• EXERCISE DATA:
======

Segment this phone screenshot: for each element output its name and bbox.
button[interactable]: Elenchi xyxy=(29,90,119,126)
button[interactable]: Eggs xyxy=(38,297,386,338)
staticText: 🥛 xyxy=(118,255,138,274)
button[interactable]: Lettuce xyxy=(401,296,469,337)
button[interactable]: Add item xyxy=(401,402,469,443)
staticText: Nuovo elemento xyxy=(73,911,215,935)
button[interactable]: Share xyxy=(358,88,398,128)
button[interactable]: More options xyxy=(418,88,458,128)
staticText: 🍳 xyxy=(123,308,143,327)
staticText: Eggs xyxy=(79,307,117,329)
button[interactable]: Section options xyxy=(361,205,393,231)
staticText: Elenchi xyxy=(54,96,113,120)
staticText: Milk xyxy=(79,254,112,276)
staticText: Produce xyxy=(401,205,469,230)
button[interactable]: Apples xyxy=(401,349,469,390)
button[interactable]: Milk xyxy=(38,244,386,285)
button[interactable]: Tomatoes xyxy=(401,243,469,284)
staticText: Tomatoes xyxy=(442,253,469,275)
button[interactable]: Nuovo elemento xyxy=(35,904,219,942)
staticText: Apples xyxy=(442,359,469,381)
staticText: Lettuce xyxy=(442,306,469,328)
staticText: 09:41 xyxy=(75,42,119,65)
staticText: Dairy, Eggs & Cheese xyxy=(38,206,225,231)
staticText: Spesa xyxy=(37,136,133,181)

======

• REQUIRED ACTION:
All lines in the listing above should be written out again exactly.

• ANSWER BOX:
Segment this phone screenshot: for each element output its name and bbox.
button[interactable]: Elenchi xyxy=(29,90,119,126)
button[interactable]: Eggs xyxy=(38,297,386,338)
staticText: 🥛 xyxy=(118,255,138,274)
button[interactable]: Lettuce xyxy=(401,296,469,337)
button[interactable]: Add item xyxy=(401,402,469,443)
staticText: Nuovo elemento xyxy=(73,911,215,935)
button[interactable]: Share xyxy=(358,88,398,128)
button[interactable]: More options xyxy=(418,88,458,128)
staticText: 🍳 xyxy=(123,308,143,327)
staticText: Eggs xyxy=(79,307,117,329)
button[interactable]: Section options xyxy=(361,205,393,231)
staticText: Elenchi xyxy=(54,96,113,120)
staticText: Milk xyxy=(79,254,112,276)
staticText: Produce xyxy=(401,205,469,230)
button[interactable]: Apples xyxy=(401,349,469,390)
button[interactable]: Milk xyxy=(38,244,386,285)
button[interactable]: Tomatoes xyxy=(401,243,469,284)
staticText: Tomatoes xyxy=(442,253,469,275)
button[interactable]: Nuovo elemento xyxy=(35,904,219,942)
staticText: Apples xyxy=(442,359,469,381)
staticText: Lettuce xyxy=(442,306,469,328)
staticText: 09:41 xyxy=(75,42,119,65)
staticText: Dairy, Eggs & Cheese xyxy=(38,206,225,231)
staticText: Spesa xyxy=(37,136,133,181)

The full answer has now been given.